Raw data ::
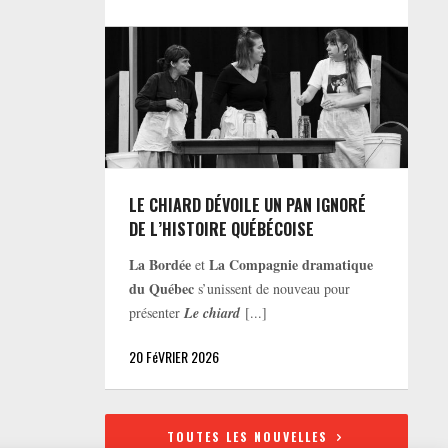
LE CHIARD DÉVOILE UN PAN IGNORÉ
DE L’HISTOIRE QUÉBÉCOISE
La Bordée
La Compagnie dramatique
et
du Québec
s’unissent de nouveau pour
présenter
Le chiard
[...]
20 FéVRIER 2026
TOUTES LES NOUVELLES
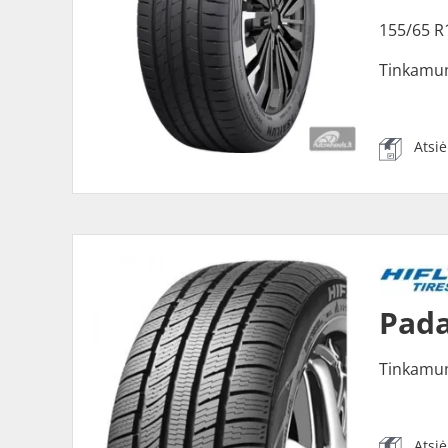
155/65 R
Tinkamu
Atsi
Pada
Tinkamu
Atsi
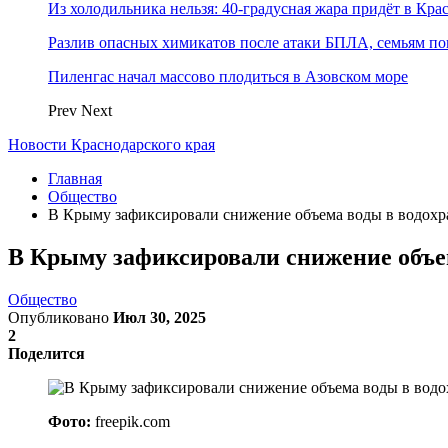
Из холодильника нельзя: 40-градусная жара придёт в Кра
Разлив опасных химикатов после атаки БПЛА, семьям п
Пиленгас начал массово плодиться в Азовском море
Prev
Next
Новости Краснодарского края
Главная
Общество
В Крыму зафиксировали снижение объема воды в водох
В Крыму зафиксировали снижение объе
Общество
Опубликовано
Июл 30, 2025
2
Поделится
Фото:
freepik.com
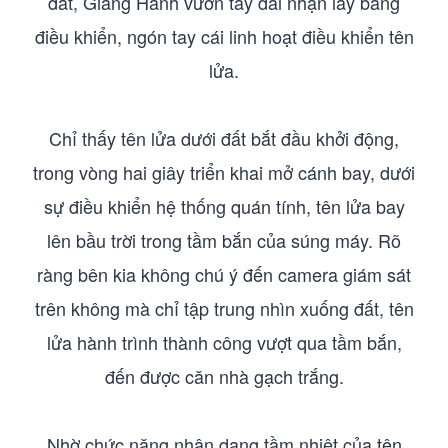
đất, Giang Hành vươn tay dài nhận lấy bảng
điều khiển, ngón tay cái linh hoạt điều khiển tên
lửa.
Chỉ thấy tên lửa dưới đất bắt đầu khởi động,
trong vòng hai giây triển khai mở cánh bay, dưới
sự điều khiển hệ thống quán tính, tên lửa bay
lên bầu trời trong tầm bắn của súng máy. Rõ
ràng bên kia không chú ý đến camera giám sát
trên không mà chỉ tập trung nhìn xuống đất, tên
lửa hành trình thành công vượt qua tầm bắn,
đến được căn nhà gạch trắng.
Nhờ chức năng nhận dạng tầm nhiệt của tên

* * *

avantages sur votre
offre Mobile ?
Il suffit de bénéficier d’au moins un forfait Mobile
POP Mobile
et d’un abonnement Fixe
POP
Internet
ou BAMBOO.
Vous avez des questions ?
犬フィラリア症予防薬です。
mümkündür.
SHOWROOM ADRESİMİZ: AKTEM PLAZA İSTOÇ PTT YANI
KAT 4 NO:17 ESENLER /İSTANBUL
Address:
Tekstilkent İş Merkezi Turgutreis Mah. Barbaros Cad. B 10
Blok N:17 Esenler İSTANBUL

...

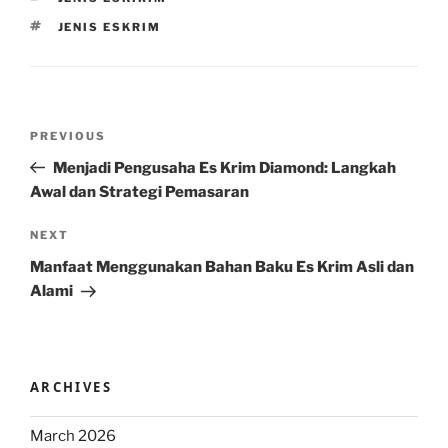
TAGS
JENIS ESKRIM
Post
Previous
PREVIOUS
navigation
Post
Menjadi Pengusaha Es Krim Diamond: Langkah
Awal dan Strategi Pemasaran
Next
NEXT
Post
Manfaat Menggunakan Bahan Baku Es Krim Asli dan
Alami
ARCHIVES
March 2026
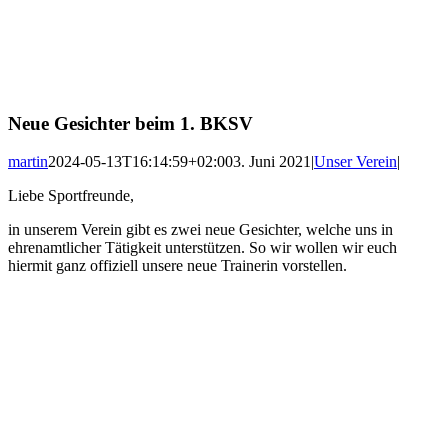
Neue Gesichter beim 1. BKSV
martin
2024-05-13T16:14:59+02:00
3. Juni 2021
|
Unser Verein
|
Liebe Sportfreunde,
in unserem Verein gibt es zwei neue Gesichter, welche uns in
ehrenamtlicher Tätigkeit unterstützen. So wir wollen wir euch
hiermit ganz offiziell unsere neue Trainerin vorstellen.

Description of the task ::
Tally the lines above in which the string "khiển" occurs, and give the total with nothing added.

Answer to the problem ::
2